Trener Ojrzyński żyje z trenowania, myślę, że tak naprawdę jeszcze jest na początku drogi i doskonale wie, że finał Pucharu Polski to jeden mecz. Koniec, kropka. Nie ma zmiłuj, nie ma czekaj. Trzeba zrobić wszystko by w miarę szybko zdobyć bramkę. Oczywiście nie na hura, trzeba to zrobić z rozwagą. Ale dlaczego ma się nie udać? Piłka w Polsce jest często przewrotna i ciekawa, bo nigdy nie wiadomo co się wydarzy. Jesteśmy na etapie wychodzenia z dołka, korzystny wynik z  Piastem na pewno by mocno podbudował wszystkich zawodników i ludzi obecnych w klubie. Jest to jeden mecz. Nie można myśleć: "zobaczymy co będzie do przerwy". Trzeba grać to, co się umie, wierzyć we własne możliwości. Lech ma mocny zespół i ma dużą przewagę pod względem personalnym i finansowym. W Arce trzeba postawić na grę zespołową i wszyscy muszą dążyć do jednego celu. Nie ma się czego bać, może się uda. Przy szybko zdobytej bramce przeciwnik może chcieć szybko odrobić stratę i wtedy pojawią się kolejne okazje.

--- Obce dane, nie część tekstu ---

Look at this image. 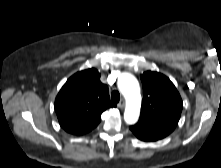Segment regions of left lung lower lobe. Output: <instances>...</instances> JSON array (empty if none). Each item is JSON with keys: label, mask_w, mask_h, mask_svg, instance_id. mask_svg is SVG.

Przyszedł moment po 38 latach, że mamy okazję uczestniczyć w finale z naszym klubem. Zostało nam trzymać kciuki i dopingować żeby Arka wygrała.

Janusz Kupcewicz (zawodnik Arki i strzelec gola w finale PP 1979):

Ciężko porównywać piłkę teraz i wtedy. Teraz gra się dużo szybciej. Zawodnicy którzy grali wtedy prezentowali na pewno duże umiejętności techniczne. Jest pewna analogia – Wisła Kraków była wtedy bardzo silnym zespołem - miała 6-7 reprezentantów kraju. Przewaga była niesamowita. Dzisiaj, mimo że piłka się zmieniła – Lech też jest faworytem. Ma taki skład w którym grają reprezentanci różnych krajów. My pokazaliśmy że można wygrać z silniejszym, więc dlaczego obecna Arka miała by tego nie zrobić 2 maja?

Rzutu wolnego nikomu bym nie oddał. Jeśli chodzi o rzut karny, nawet komuś z trybuny bym oddał. Myślę, że to bardziej psychika decydowała, że kilku karnych nie strzeliłem, dlatego się nie podjąłem też wtedy.

Jako pomocnik strzelałem bardzo ważne bramki. W 1979 najważniejsza bramka z wolnego, po czym wygraliśmy cały mecz. Potem bramka z Francją na mistrzostwach świata, co dało nam praktycznie 3. miejsce na turnieju. Zdobywając z Lechem Poznań Mistrzostwo Polski, wygraliśmy 2:0 na Górniku Zabrze i strzeliłem dwa gole po podaniach Mirka Okońskiego. Zdarzało się tak, że strzelałem te ważne bramki w newralgicznych momentach. Najważniejsza była jednak ta na MŚ

W tamtym czasie Arka grała 3 napastnikami. Na finał wypadł Korynt, ale trener zostawił system i graliśmy wciąż z trzema nominalnymi napastnikami.

Jedna rzecz jest najważniejsza – co nasz zespół ma do stracenia? Kibicuję też Lechowi, ale w tym momencie jestem kibicem Arki i chciałbym żeby podniosła Puchar Polski. Nasi młodsi koledzy nie mają nic do stracenia. Mają okazje wygrać Puchar i pokazać się później w Europie. Musimy pokazać się z jak najlepszej strony, bez stresu, bez nerwów.